IRAÍDE MARQUES BARREIRO
- Participei da discussão na Unesp sobre a proposta de instituir cursos de educação a distância. Acho que não há como fugir. Dizer "não" é ficar atrás do andamento da história. O que é necessário é ter uma exigência maior, mais controle de qualidade e fazer com que a educação a distância também se volte para a pesquisa, como em toda universidade pública. Como serão criadas as ferramentas para tanto é um desafio para quem propõe os cursos.

FOLHA - Com "ficar para trás", a senhora sugere que não defende a educação a distância como uma causa em si, mas como resposta a uma demanda?
BARREIRO
- Há uma demanda. Universidades de outros países querem criar cursos desse tipo no Brasil; seríamos novamente colonizados, dessa vez virtualmente.

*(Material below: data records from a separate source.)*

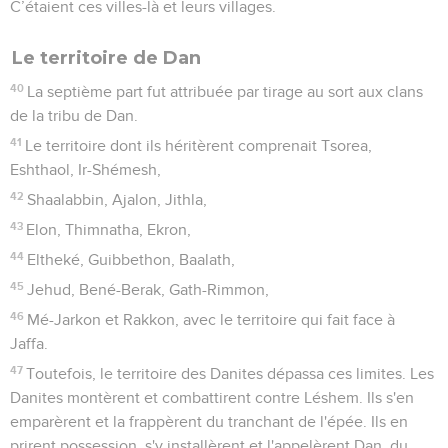
C’étaient ces villes-là et leurs villages.
Le territoire de Dan
40
La septième part fut attribuée par tirage au sort aux clans
de la tribu de Dan.
41
Le territoire dont ils héritèrent comprenait Tsorea,
Eshthaol, Ir-Shémesh,
42
Shaalabbin, Ajalon, Jithla,
43
Elon, Thimnatha, Ekron,
44
Eltheké, Guibbethon, Baalath,
45
Jehud, Bené-Berak, Gath-Rimmon,
46
Mé-Jarkon et Rakkon, avec le territoire qui fait face à
Jaffa.
47
Toutefois, le territoire des Danites dépassa ces limites. Les
Danites montèrent et combattirent contre Léshem. Ils s'en
emparèrent et la frappèrent du tranchant de l'épée. Ils en
prirent possession, s'y installèrent et l'appelèrent Dan, du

Existem muitas preocupações e cuidados em relação ao ensino a distância, e as universidades públicas vão ter de primar pela qualidade.

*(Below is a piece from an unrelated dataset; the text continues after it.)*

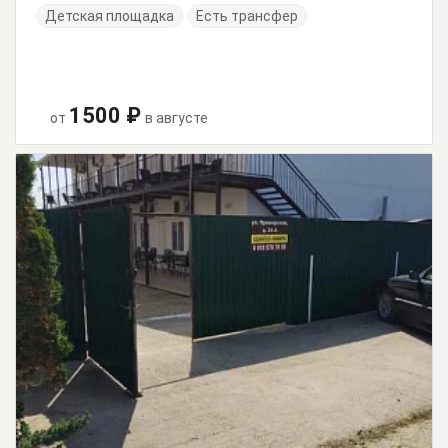
Детская площадка
Есть трансфер
1500 ₽
от
в августе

FOLHA - Em cursos de nível superior, que são essencialmente mais científicos e mais interpretativos, poucas atividades em classe não podem deixar o aluno desamparado?
BARREIRO
- Não faço uma defesa incondicional dos cursos de educação a distância. Eles requerem muito mais iniciativa do aluno em buscar seu caminho -mas isso é também mais instigante. Quando analisamos a formação acadêmica, o que é uma universidade -universidade pública, especialmente-, o aluno do curso a distância perde, pois não tem a mesma vivência -como um belo campus, uma bela biblioteca.
Mas, quando comparamos a determinadas faculdades particulares, não há tanta perda, apesar de permanecer a idealização, por parte do aluno, do curso presencial. Mas, a este, nem todos terão acesso. O curso a distância vem adquirindo status no processo de inclusão social. Só não sei como o mercado de trabalho está aceitando-os.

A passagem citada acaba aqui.